Economist Osama Rizvi clears up the confusing headlines around whether Europe is out of a recession, currently in one – or about to enter one.
For those living in the eurozone, rising rents, mortgages and energy prices have created difficult economic conditions with wages hardly meeting outgoing essentials. It certainly feels like a recession – but is it?
The International Monetary Fund (IMF) says that there is no official definition of recession but a general recognition that the term pertains to periods of slow economic growth.
However, us economists and analysts usually consider negative growth in two consecutive quarters a recession. For example, the eurozone economy contracted by 0.1% between January and March 2023, after it also shrank in the final three months of 2022. This means the eurozone was in a recession.
Meanwhile, the National Bureau of Economic Research (NBER) has a more comprehensive definition, and one that we can relate – a recession entails a considerable decline in economic growth which is prevalent in all or most sectors of the economy and spans over the course of a few months. This is something that consumers and businesses in Europe can easily relate to and agree that the region might already be fighting with one.

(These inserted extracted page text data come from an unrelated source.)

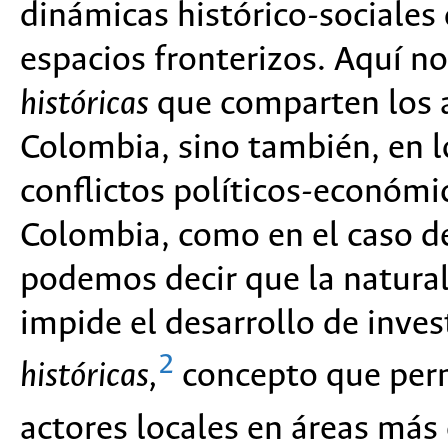
dinámicas histórico-sociales 
espacios fronterizos. Aquí n
históricas
que comparten los a
Colombia, sino también, en lo
conflictos políticos-económi
Colombia, como en el caso d
podemos decir que la natural
impide el desarrollo de inve
2
históricas,
concepto que permi
actores locales en áreas más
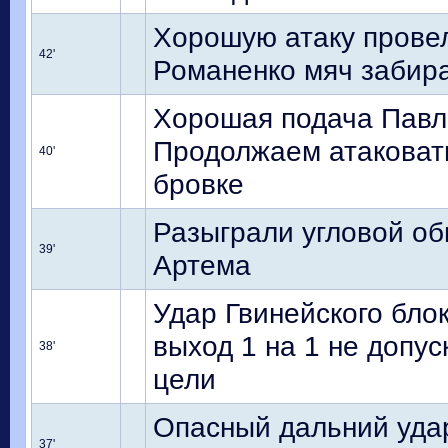
Хорошую атаку провел
42'
Романенко мяч забир
Хорошая подача Павло
Продолжаем атаковать
40'
бровке
Разыграли угловой об
39'
Артема
Удар Гвинейского бло
выход 1 на 1 не допу
38'
цели
Опасный дальний удар
37'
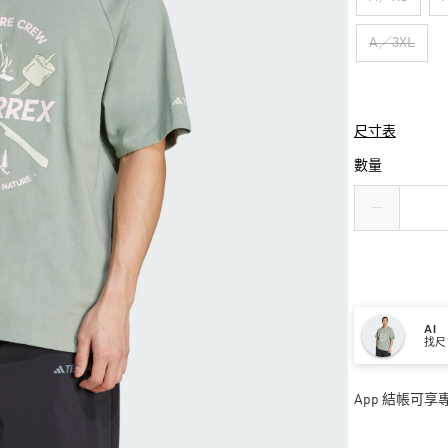
A／3XL
尺寸表
數量
AI
找尺
App 結帳可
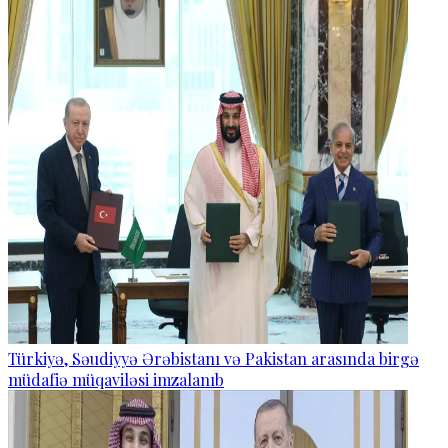
Türkiyə, Səudiyyə Ərəbistanı və Pakistan arasında birgə
müdafiə müqaviləsi imzalanıb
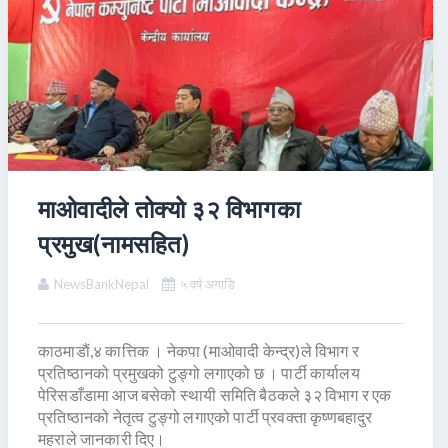
माओवादीले तोक्यो ३२ विभागका
प्रमुख(नामसहित)
NewsBankNepal
५ वर्ष अगाडि
काठमाडाैं,४ कात्तिक । नेकपा (माओवादी केन्द्र)ले विभाग र
प्रतिष्ठानको प्रमुखको टुङ्गो लगाएको छ । पार्टी कार्यालय
पेरिसडाँडामा आज बसेको स्थायी समिति बैठकले ३२ विभाग र एक
प्रतिष्ठानको नेतृत्व टुङ्गो लगाएको पार्टी प्रवक्ता कृष्णबहादुर
महराले जानकारी दिए।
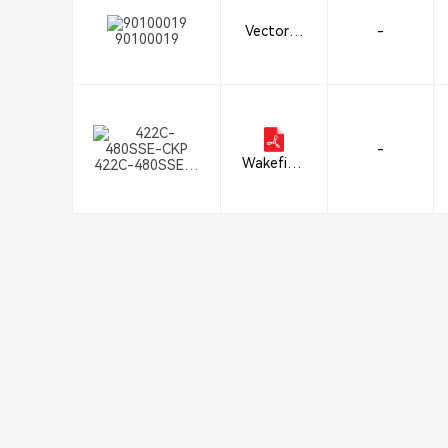
Vector El
-
90100019
ectronics
-
Wakefield
422C-480SSE-C
-Vette
KP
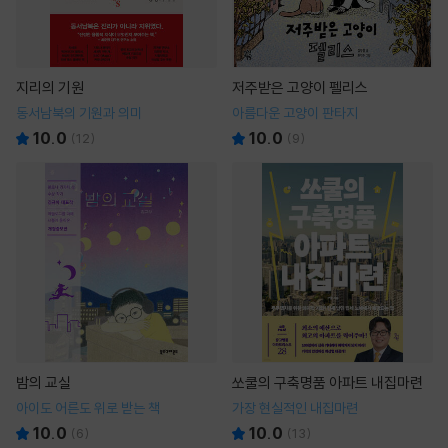
지리의 기원
저주받은 고양이 펠리스
동서남북의 기원과 의미
아름다운 고양이 판타지
10.0
10.0
(
12
)
(
9
)
밤의 교실
쏘쿨의 구축명품 아파트 내집마련
아이도 어른도 위로 받는 책
가장 현실적인 내집마련
10.0
10.0
(
6
)
(
13
)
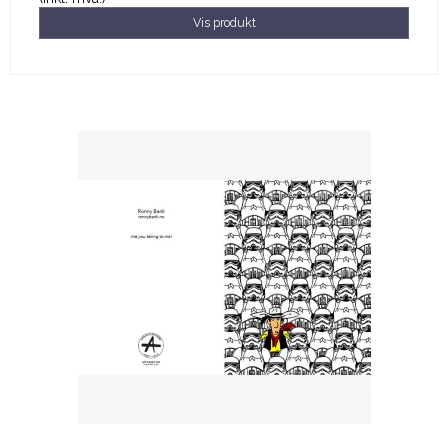
Vis produkt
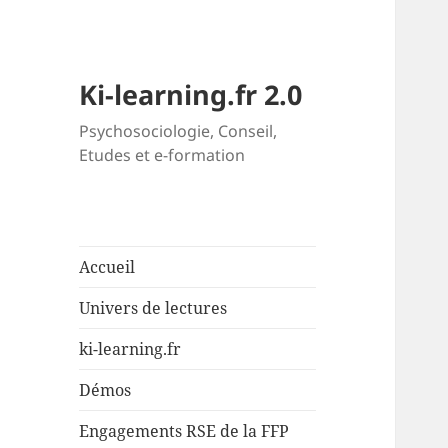
Ki-learning.fr 2.0
Psychosociologie, Conseil,
Etudes et e-formation
Accueil
Univers de lectures
ki-learning.fr
Démos
Engagements RSE de la FFP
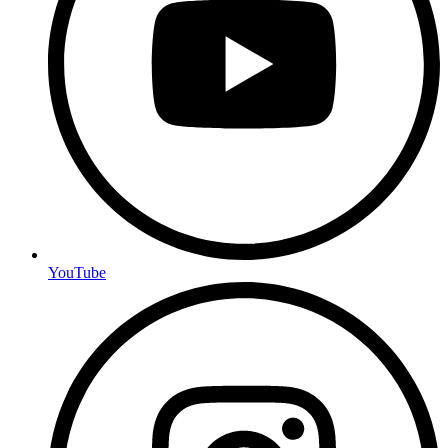
YouTube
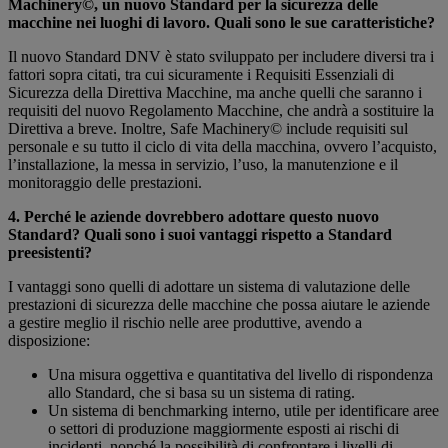
Machinery©, un nuovo Standard per la sicurezza delle
macchine nei luoghi di lavoro. Quali sono le sue caratteristiche?
Il nuovo Standard DNV è stato sviluppato per includere diversi tra i
fattori sopra citati, tra cui sicuramente i Requisiti Essenziali di
Sicurezza della Direttiva Macchine, ma anche quelli che saranno i
requisiti del nuovo Regolamento Macchine, che andrà a sostituire la
Direttiva a breve. Inoltre, Safe Machinery© include requisiti sul
personale e su tutto il ciclo di vita della macchina, ovvero l’acquisto,
l’installazione, la messa in servizio, l’uso, la manutenzione e il
monitoraggio delle prestazioni.
4. Perché le aziende dovrebbero adottare questo nuovo
Standard? Quali sono i suoi vantaggi rispetto a Standard
preesistenti?
I vantaggi sono quelli di adottare un sistema di valutazione delle
prestazioni di sicurezza delle macchine che possa aiutare le aziende
a gestire meglio il rischio nelle aree produttive, avendo a
disposizione:
Una misura oggettiva e quantitativa del livello di rispondenza
allo Standard, che si basa su un sistema di rating.
Un sistema di benchmarking interno, utile per identificare aree
o settori di produzione maggiormente esposti ai rischi di
incidenti, nonché la possibilità di confrontare i livelli di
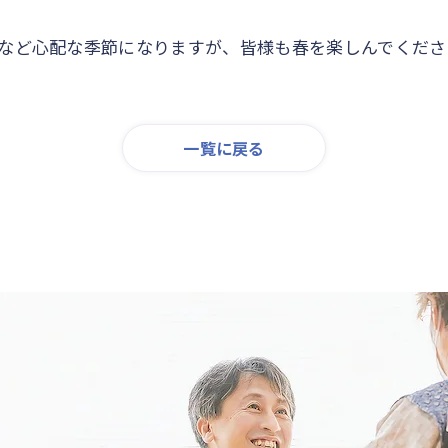
など心配な季節になりますが、皆様も春を楽しんでくださ
一覧に戻る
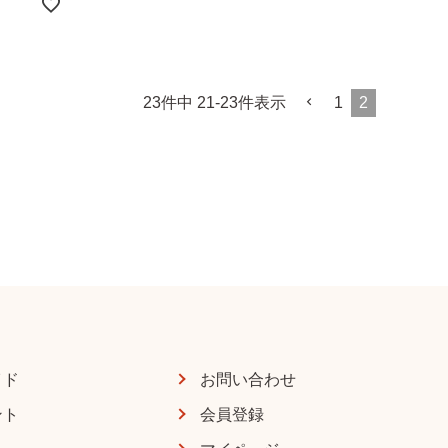
23
件中
21
-
23
件表示
1
2
イド
お問い合わせ
ント
会員登録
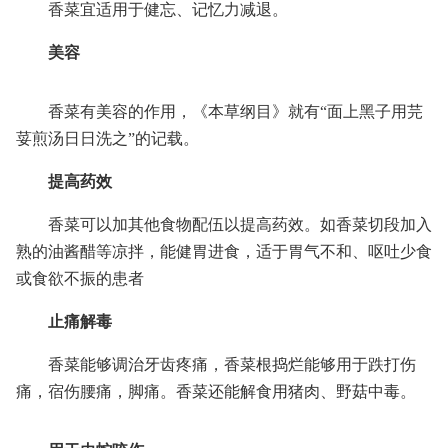
香菜宜适用于健忘、记忆力减退。
美容
香菜有美容的作用，《本草纲目》就有“面上黑子用芫
荽煎汤日日洗之”的记载。
提高药效
香菜可以加其他食物配伍以提高药效。如香菜切段加入
熟的油酱醋等凉拌，能健胃进食，适于胃气不和、呕吐少食
或食欲不振的患者
止痛解毒
香菜能够调治牙齿疼痛，香菜根捣烂能够用于跌打伤
痛，宿伤腰痛，脚痛。香菜还能解食用猪肉、野菇中毒。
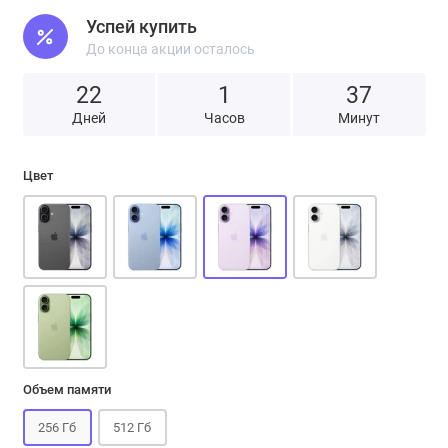
Успей купить
До конца акции осталось
22
1
3
7
Дней
Часов
Минут
Цвет
Объем памяти
256 Гб
512 Гб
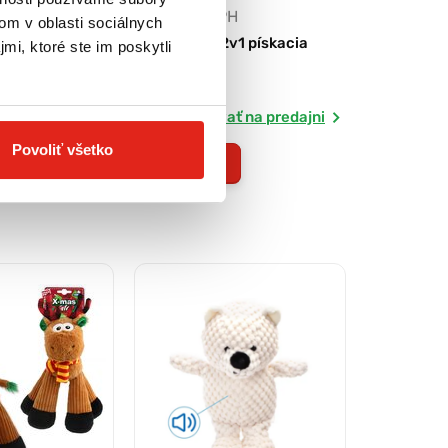
H
11,90 €
s DPH
om v oblasti sociálnych
SANTA dlhonohý
Gigwi Koala 2v1 pískacia
mi, ktoré ste im poskytli
Skladom
ť na predajni
Rezervovať na predajni
Povoliť všetko
Kúpiť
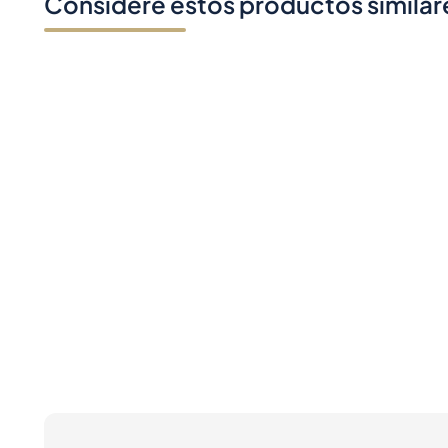
Considere estos productos similar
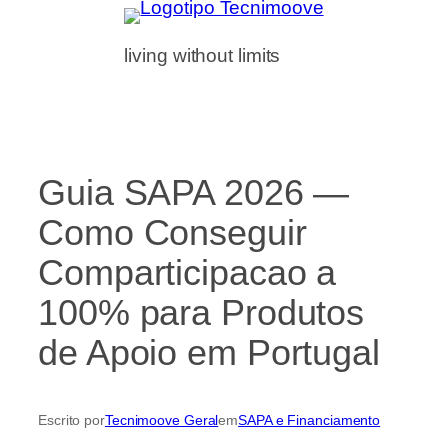
Saltar
para
living without limits
o
conteúdo
Guia SAPA 2026 —
Como Conseguir
Comparticipacao a
100% para Produtos
de Apoio em Portugal
Escrito por
Tecnimoove Geral
em
SAPA e Financiamento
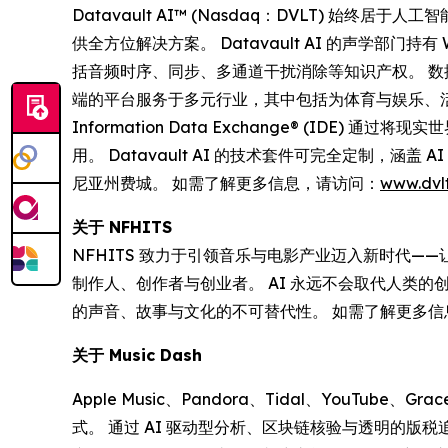
Datavault AI™ (Nasdaq：DVLT)
供全方位解决方案。 Datavault AI 的声学部门持
括音频时序、同步、多通道干扰消除等知识产权。 数据
端的平台服务于多元行业，其中包括为体育与娱乐、
Information Data Exchange® (ID
用。 Datavault AI 的技术套件可完全定制，
尼亚州费城。 如需了解更多信息，请访问：
www.dvlt
关于 NFHITS
NFHITS 致力于引领音乐与电影产业迈入新时代
制作人、创作者与创业者。 AI 永远不会取代人类
的声音、故事与文化的不可替代性。 如需了解更多
关于 Music Dash
Apple Music、Pandora、Tidal、YouTub
式。 通过 AI 驱动型分析、区块链核验与透明的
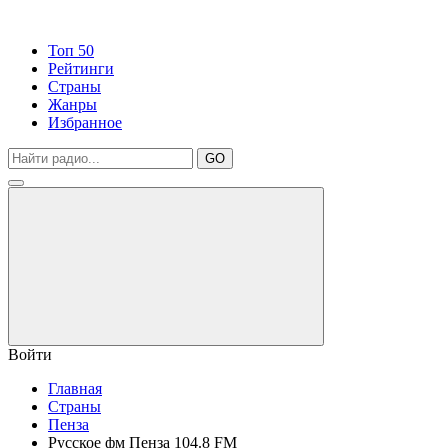
Топ 50
Рейтинги
Страны
Жанры
Избранное
GO
Войти
Главная
Страны
Пензa
Русское фм Пенза 104.8 FM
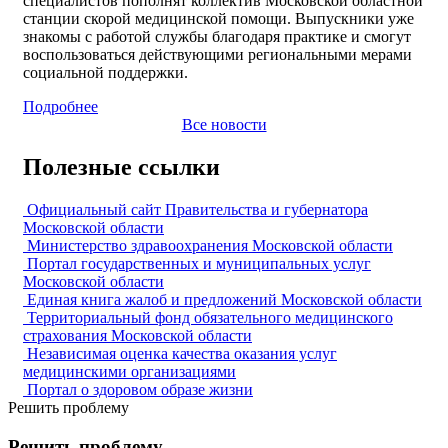
специалистов пополнят коллектив Московской областной
станции скорой медицинской помощи. Выпускники уже
знакомы с работой службы благодаря практике и смогут
воспользоваться действующими региональными мерами
социальной поддержки.
Подробнее
Все новости
Полезные ссылки
Официальный сайт Правительства и губернатора
Московской области
Министерство здравоохранения Московской области
Портал государственных и муниципальных услуг
Московской области
Единая книга жалоб и предложений Московской области
Территориальный фонд обязательного медицинского
страхования Московской области
Независимая оценка качества оказания услуг
медицинскими организациями
Портал о здоровом образе жизни
Решить проблему
Решить проблему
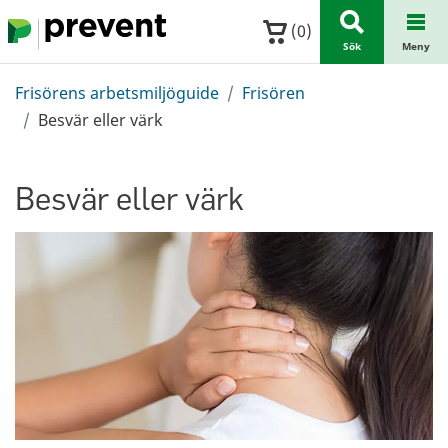
Hoppa till huvudinnehållet
(
0
)
Sök
Meny
Frisörens arbetsmiljöguide
Frisören
Besvär eller värk
Besvär eller värk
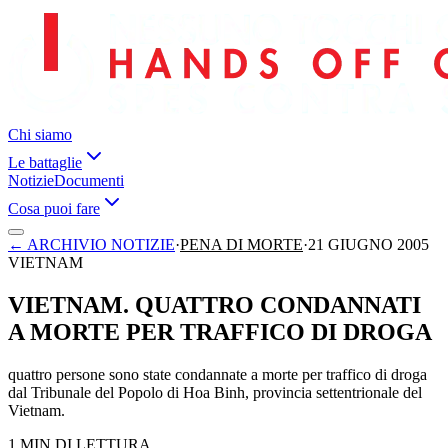
Chi siamo
Le battaglie
Notizie
Documenti
Cosa puoi fare
←
ARCHIVIO NOTIZIE
·
PENA DI MORTE
·
21 GIUGNO 2005
VIETNAM
VIETNAM. QUATTRO CONDANNATI
A MORTE PER TRAFFICO DI DROGA
quattro persone sono state condannate a morte per traffico di droga
dal Tribunale del Popolo di Hoa Binh, provincia settentrionale del
Vietnam.
1 MIN DI LETTURA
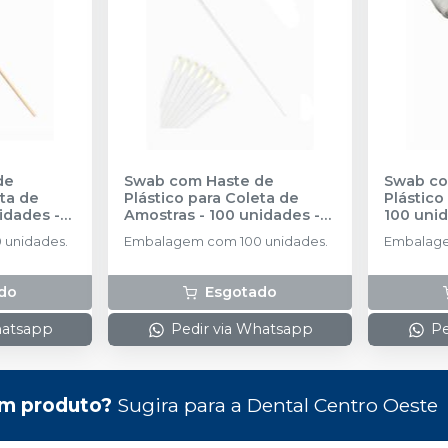
de
Swab com Haste de
Swab co
ta de
Plástico para Coleta de
Plástico
nidades
-
Amostras - 100 unidades
-
100 uni
ABSORVE
unidades.
Embalagem com 100 unidades.
Embalage
do
Esgotado
hatsapp
Pedir via Whatsapp
Pe
m produto?
Sugira para a
Dental Centro Oeste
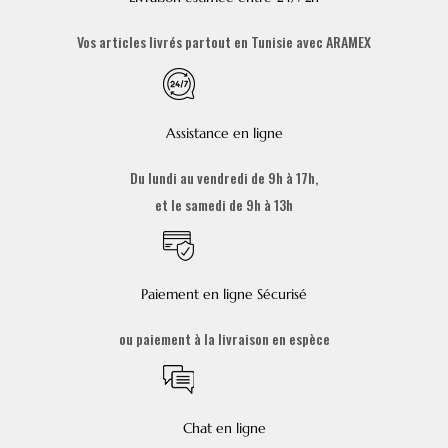
Vos articles livrés partout en Tunisie avec ARAMEX
Assistance en ligne
Du lundi au vendredi de 9h à 17h,
et le samedi de 9h à 13h
Paiement en ligne Sécurisé
ou paiement à la livraison en espèce
Chat en ligne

Is Europe in a recession? The indicators
A good place to start is to look at the level of business activity in the economy. One of the indicators that helps us in this regard is HCOB’s Composite Purchasing Manager’s Index, which measures business conditions using different metrics such as new orders, employment, selling prices, purchasing activity and others.
According to the latest figures for the eurozone, the PMI index registered at 47.1 in November. A reading below 50 suggests contraction whereas above means economic expansion. The manufacturing PMI output index shows that the manufacturing activity has remained below 50 for 8 straight months with the latest number coming in at 44.3.
Another indicator on economic health is the lending activity of banks. If there are more loans being disbursed it certainly means that people are confident in the economic prospects of the country/region and therefore engaging in more business activity. A falling number of loans indicate otherwise.
In Europe, loans to businesses were 0.3% lower in October 2023, compared to October 2022, which is the first yearly fall since 2015. Similarly, a rising loan default ratio is another means to track the growth in a country and in Europe the stress of loan defaults seem to be rising, unfortunately.
Recently, the European Union reduced its growth forecasts for the eurozone economy to 0.6% from 0.8%. The reduction in growth prospects, or seemingly meagre figures of growth, are symbolic of the overall challenges faced by the world in general and Europe in particular.
Rising interest rates, persistently high energy prices and a highly volatile world economy adds to these worries. In fact, according to various estimates by banks, higher rates can shave off 1% of gross domestic product (GDP) from the eurozone.
What does the future hold?
With the recent geopolitical tensions, energy prices are expected to remain elevated well into next year. While inflation has tamed a bit it is still way above the 5 year moving averages.
In the IMF’s latest economic update, it anticipates a slight recovery for the eurozone in 2024, however, as it expects the GDP growth to average 1.5%. This, however, is based on certain assumptions and the most important one is that the oil and gas prices will remain stable and with the ongoing geopolitical conflicts this cannot be assured.
Wells Fargo said in its recent note that a recession in the eurozone is “increasingly possible, but not yet inevitable”. They do not expect a rate cut – one of the most important indicators and factors in this debate – until June of 2024. On the consumer end we are not seeing any encouraging spending trend as of today while retail sales are also down.
Mario Draghi, former president of the ECB, also echoed this concern very recently. While the Bank Governor of the Belgian central bank also agreed that risks are “tilted to the downside when it comes to the eurozone”.
Other factors and indicators are also concerning. Recently, the slowdown in eurozone business activity “accelerated” due to weak demand in the services sector and the new orders PMI now at its lowest level in the last 11 years (since September 2012). Manufacturing activity shows that new orders fell at the steepest rate since 1997. Some analysts are saying that while the eurozone might be able to avert a full blown recession it will still face some “mild bouts” of it. This also forms a good analogy of what many were calling a “rolling recession” in the US.
All in all, while we cannot certainly tell about the timing of the recession, one thing that is for sure is that the downside potential to future economic growth in the region is real, while a bouquet of indicators also now suggest that a recession in the largest economy in the world, the US, is also due.